3. What is the speed of the block when it hits the ground, in units of m/s?

Answer 1

1. Entire energy in the object should be a constant. For a frictionless track, in this situation, ony the weight applies on the object. So entire energy at the beginning should be equal to the entire energy at the second instant.

mgh1=mgh2+1/2(mv^2)
gh1 = gh2 + (v^2)/2
v^2 = 2g(h1-h2)

Therefore,
v = 7 m/s

2. After the block leave the track, only gravitational force is applied on it. It will travel 2.5m (4.7-2.2) to hit the ground. When it leave the track, the vertical velocity is zero.
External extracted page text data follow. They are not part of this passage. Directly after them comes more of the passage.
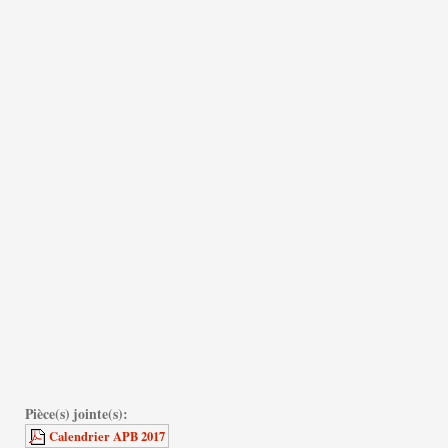
Pièce(s) jointe(s):
Calendrier APB 2017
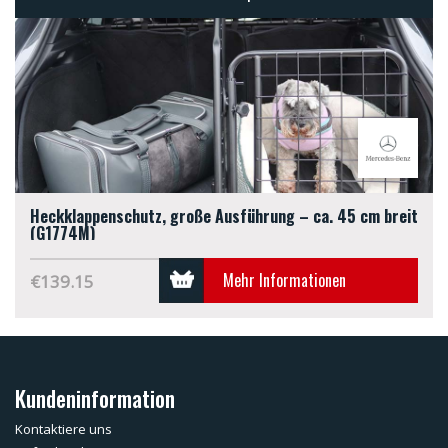
Heckklappenschutz, große Ausführung – ca. 45 cm breit
(G1774M)
Mehr Informationen
€139.15
Kundeninformation
Kontaktiere uns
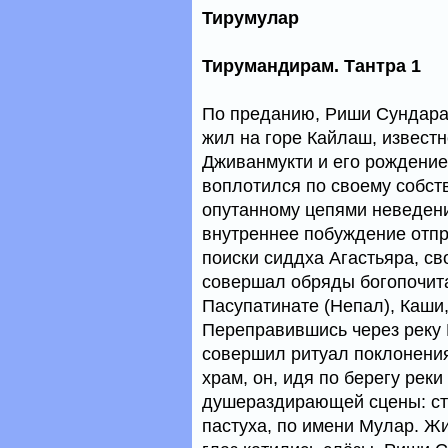
Тирумулар
Тирумандирам. Тантра 1
По преданию, Риши Сундара
жил на горе Кайлаш, извест
Дживанмукти и его рождени
воплотился по своему собств
опутанному цепями неведен
внутреннее побуждение отпр
поиски сиддха Агастьяра, сво
совершал обряды богопочита
Пасупатинате (Непал), Каши,
Переправившись через реку К
совершил ритуал покло­нения
храм, он, идя по берегу рек
душераздирающей сцены: ста
пастуха, по имени Мулар. Ж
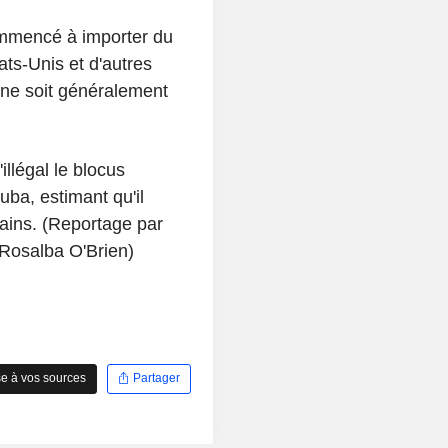
ommencé à importer du
ats-Unis et d'autres
i ne soit généralement
illégal le blocus
uba, estimant qu'il
ains. (Reportage par
Rosalba O'Brien)
e à vos sources
Partager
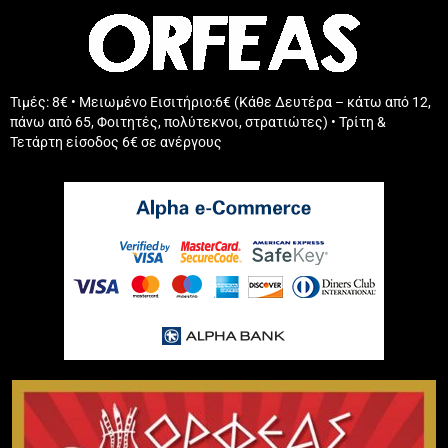
Τιμές: 8€ • Μειωμένο Εισιτήριο:6€ (Κάθε Δευτέρα – κάτω από 12,
πάνω από 65, Φοιτητές, πολύτεκνοι, στρατιώτες) • Τρίτη &
Τετάρτη είσοδος 6€ σε ανέργους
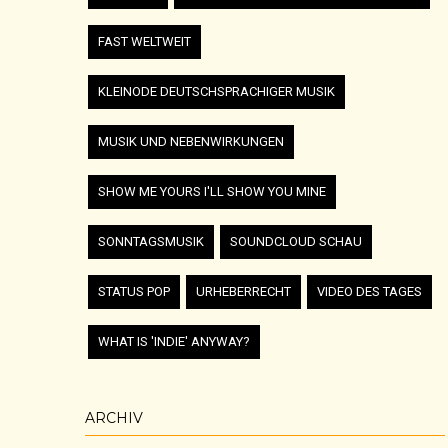
FAST WELTWEIT
KLEINODE DEUTSCHSPRACHIGER MUSIK
MUSIK UND NEBENWIRKUNGEN
SHOW ME YOURS I'LL SHOW YOU MINE
SONNTAGSMUSIK
SOUNDCLOUD SCHAU
STATUS POP
URHEBERRECHT
VIDEO DES TAGES
WHAT IS 'INDIE' ANYWAY?
ARCHIV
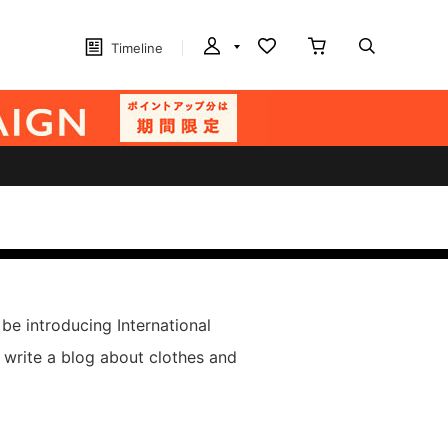
Timeline
 be introducing International
write a blog about clothes and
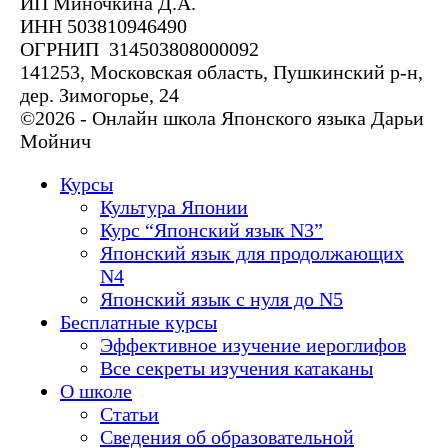
ИП Миночкина Д.А.
ИНН 503810946490
ОГРНИП 314503808000092
141253, Московская область, Пушкинский р-н,
дер. Зимогорье, 24
©2026 - Онлайн школа Японского языка Дарьи
Мойнич
Курсы
Культура Японии
Курс “Японский язык N3”
Японский язык для продолжающих
N4
Японский язык с нуля до N5
Бесплатные курсы
Эффективное изучение иероглифов
Все секреты изучения катаканы
О школе
Статьи
Сведения об образовательной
Horizontal velocity is 7m/s.

Apply S=ut+(at^2)/2 Vertically.

S = 0 + (at^2)/2
t^2 = 2S/a
t = 0.714 s

Apply S=ut+(at^2)/2 Horizontally. (here a = 0)

S = 7*0.714 m
S = 5 m

3. Apply v = u + at Vertically

When the object left the track, vertical velocity is zero. a = 9.81

So v = at
v = 9.81*0.714
v = 7 m/s

Answer 2

1. Use conservation of energy: mgh = 1/2 mv^2 where h is the height above which it leaves the track.
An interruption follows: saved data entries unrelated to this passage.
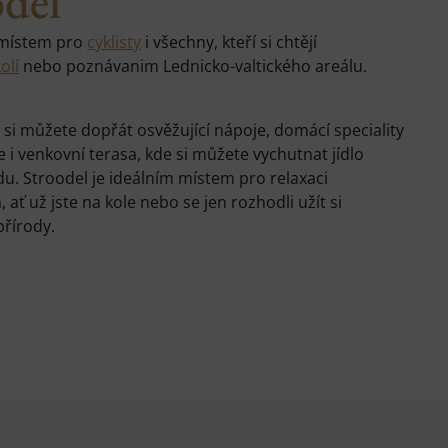
odel
 místem pro
cyklisty
i všechny, kteří si chtějí
olí
nebo poznávanim Lednicko-valtického areálu.
si můžete dopřát osvěžující nápoje, domácí speciality
e i venkovní terasa, kde si můžete vychutnat jídlo
u. Stroodel je ideálním místem pro relaxaci
 ať už jste na kole nebo se jen rozhodli užít si
přírody.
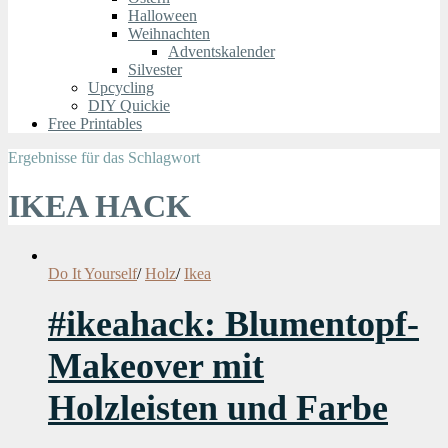
Halloween
Weihnachten
Adventskalender
Silvester
Upcycling
DIY Quickie
Free Printables
Ergebnisse für das Schlagwort
IKEA HACK
Do It Yourself
/
Holz
/
Ikea
#ikeahack: Blumentopf-
Makeover mit
Holzleisten und Farbe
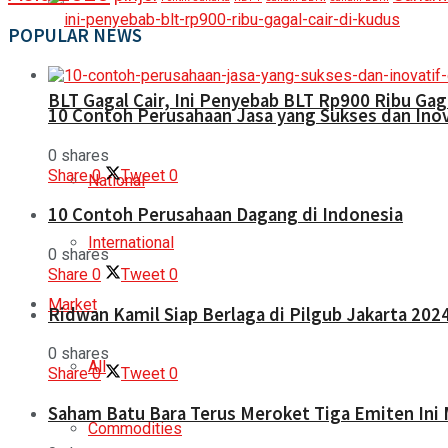
POPULAR NEWS
BLT Gagal Cair, Ini Penyebab BLT Rp900 Ribu Gaga
10 Contoh Perusahaan Jasa yang Sukses dan Inov
0 shares
Share
0
Tweet
0
National
10 Contoh Perusahaan Dagang di Indonesia
International
0 shares
Share
0
Tweet
0
Market
Ridwan Kamil Siap Berlaga di Pilgub Jakarta 202
0 shares
All
Share
0
Tweet
0
Saham Batu Bara Terus Meroket Tiga Emiten Ini 
Commodities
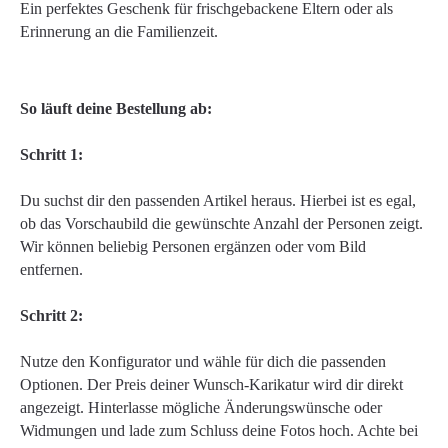
Ein perfektes Geschenk für frischgebackene Eltern oder als
Erinnerung an die Familienzeit.
So läuft deine Bestellung ab:
Schritt 1:
Du suchst dir den passenden Artikel heraus. Hierbei ist es egal,
ob das Vorschaubild die gewünschte Anzahl der Personen zeigt.
Wir können beliebig Personen ergänzen oder vom Bild
entfernen.
Schritt 2:
Nutze den Konfigurator und wähle für dich die passenden
Optionen. Der Preis deiner Wunsch-Karikatur wird dir direkt
angezeigt. Hinterlasse mögliche Änderungswünsche oder
Widmungen und lade zum Schluss deine Fotos hoch. Achte bei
2. First find the time it takes to hit the ground using the equation of motion in the y-direction: dy = -1/2 gt^2.
Second, use this time in the equation of motion in the x-direction to get delta x: dx = vt where v is the answer in (1).
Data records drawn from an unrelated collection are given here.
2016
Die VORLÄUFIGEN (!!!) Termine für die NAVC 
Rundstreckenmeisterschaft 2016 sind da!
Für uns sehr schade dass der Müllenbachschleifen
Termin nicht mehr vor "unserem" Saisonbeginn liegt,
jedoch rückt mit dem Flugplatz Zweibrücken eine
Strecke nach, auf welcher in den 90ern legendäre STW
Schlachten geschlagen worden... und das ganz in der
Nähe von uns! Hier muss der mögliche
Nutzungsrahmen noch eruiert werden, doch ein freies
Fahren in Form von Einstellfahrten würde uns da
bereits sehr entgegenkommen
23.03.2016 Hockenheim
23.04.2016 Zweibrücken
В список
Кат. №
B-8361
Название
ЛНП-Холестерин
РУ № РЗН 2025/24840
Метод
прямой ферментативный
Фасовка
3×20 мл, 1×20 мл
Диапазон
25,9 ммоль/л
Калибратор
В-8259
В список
3. The square of the speed will be the sum of the squares of the x and y components of velocity. The x component won't change from the answer in (1). The y-component is given by v = -gt where t was found in (2).

Good Luck

Answer 3

1. KEi+PEi = KEf+PEf
KEi=0
PEf-PEi=mg(H1-H2)=(.537 kg)*(9.8 m/s^2)*(4.7-2.2 m)=13.157 J
KEf=13.157 J = mv^2
v = Sqrt(13.157 J / .537 kg) = 4.95 m/s

2. there are no horizontal forces on the block after it leaves the track, so compute the time it is in the air and multiply by the velocity:

(Xf-Xi)=(1/2)g*t^2
t=Sqrt(2*2.2 m/9.8 m/s^2) = .67 s

d = v*t = 4.95 m/s*.67 s = 3.32 m

3. to find the vertical speed, consider the block is in freefall for 2.2 meters.

V = Sqrt(2*g*Xf-Xi) = Sqrt(2*9.8 m/s^2*2.2 m) = 6.57 m/s

horizontal speed does not change while it is on the air, so that is still 4.95 m/s. To get the total speed, use pythagorean theorem V= Sqrt(6.57^2+4.95^2) = 8.22 m/s

Answer 4

GPE + KE=0 In other words, all the gravitational potential energy is converted to kinetic energy (no loss to friction)

so, m x g x h + 1/2mv^2=0

plug the numbers in(don't forget to use the proper units!!!!!), solve for v. 9.6 m/s I think.
For question 2, you know the initial velocity from above, and since horizontal velocity is CONSTANT, you need to know how long it took to fall from 2.2 m d=ViT + 1/2AT^2
Vi is zero, so 2.2m=1/2(9.8)T^2 get T
velocity/time=distance
For #3, Vf^2=Vi^@ +2A(2.2m)

GOOD luck!

Answer 5

potential energy at top = mgh1. poential energy at 2.2 = mgh2.
difference in potential energy = kinetic energy= 1/2 mv^2. so we get v^2=5g.
now this is constant horizontally. vertical velocity when it hits ground is u^2 = 2as = 4.4g. so sqrt v^2 + u^2 gives magnitude of velocity. now we can find tan also and get direction.
to find the distance. 2.2 = 0.5 g t^2. now we know t. multiply it to v to get the distance.

Answer 6

Angle of the slope or total length of the slope is required to find the answer.

Answer 7

Looks like someone forgot to do their homework.